ECLI:NL:RBSGR:2011:BQ0918
Rechtbank 's-Gravenhage
- Eerste aanleg - enkelvoudig
- P.A. Koppen
- Rechtspraak.nl
Afwijzing verzoek tot vaststelling van het Nederlanderschap op basis van de Rijkswet op het Nederlanderschap
In deze zaak heeft de Rechtbank 's-Gravenhage op 7 april 2011 uitspraak gedaan in een verzoekschrift van [verzoeker] tot vaststelling van zijn Nederlanderschap. [verzoeker], geboren in 1981 in Suriname, stelt dat hij de Nederlandse nationaliteit bezit op grond van artikel 2 lid 1 sub a van de Wet op het Nederlanderschap en het Ingezetenschap (WNI). Hij voert aan dat zijn ouders ten tijde van zijn geboorte in Nederland woonden en dat hij recht heeft op de Nederlandse nationaliteit omdat zijn vader in Nederland woonde. De IND (Immigratie- en Naturalisatiedienst) heeft echter betoogd dat [verzoeker] bij zijn geboorte de Surinaamse nationaliteit heeft verkregen en dat hij niet aan de voorwaarden voor het verkrijgen van de Nederlandse nationaliteit voldoet.

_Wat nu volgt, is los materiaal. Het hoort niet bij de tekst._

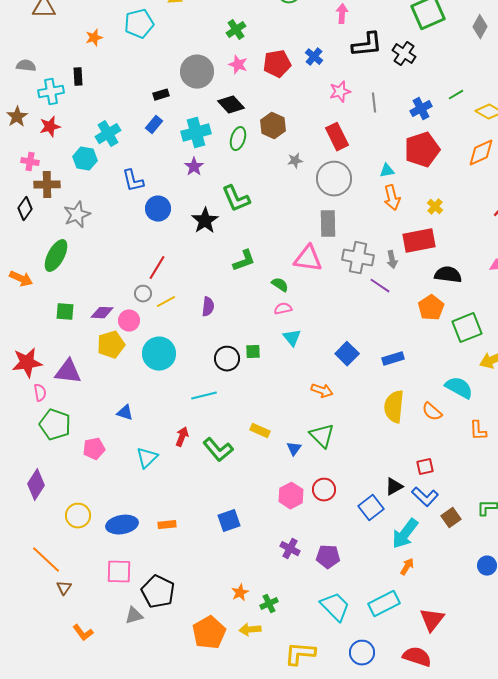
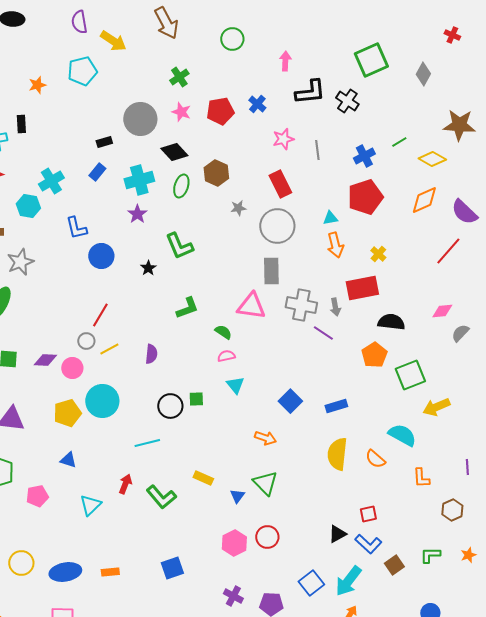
black star: (205, 221) -> (148, 268), size x0.6
yellow pentagon: (111, 345) -> (67, 413), moved
blue square: (371, 508) -> (311, 583), moved

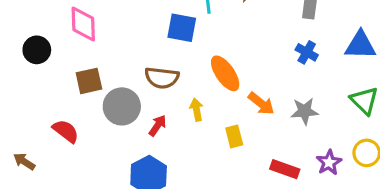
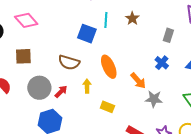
pink diamond: (83, 24) -> (26, 20), turned -50
orange arrow: (261, 104) -> (138, 81), moved
gray circle: (122, 106) -> (39, 88), moved
yellow rectangle: (234, 136) -> (107, 107), turned -64

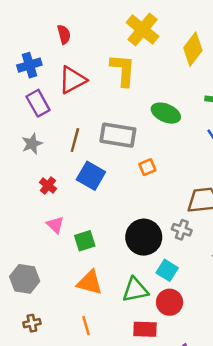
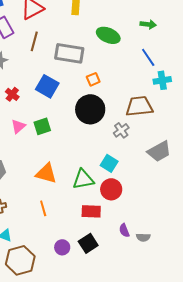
brown line: (75, 140) -> (34, 41), moved
pink triangle: (55, 225) -> (18, 126), turned 35
gray cross: (182, 230) -> (121, 130), turned 35
black circle: (144, 237) -> (90, 109), moved
green square: (85, 241) -> (42, 126), moved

De rechtbank heeft vastgesteld dat ten tijde van de geboorte van [verzoeker] Suriname niet meer werd genoemd in artikel 2 lid 1 sub a WNI, aangezien Suriname op 25 november 1975 onafhankelijk werd. De rechtbank heeft geoordeeld dat [verzoeker] niet kan aantonen dat zijn grootmoeder aan vaderszijde ten tijde van de geboorte van zijn vader woonplaats had in Nederland of de Nederlandse Antillen, wat een vereiste is voor het verkrijgen van de Nederlandse nationaliteit. De rechtbank heeft geconcludeerd dat het verzoek van [verzoeker] moet worden afgewezen, omdat niet voldaan is aan de wettelijke voorwaarden voor het verkrijgen van de Nederlandse nationaliteit.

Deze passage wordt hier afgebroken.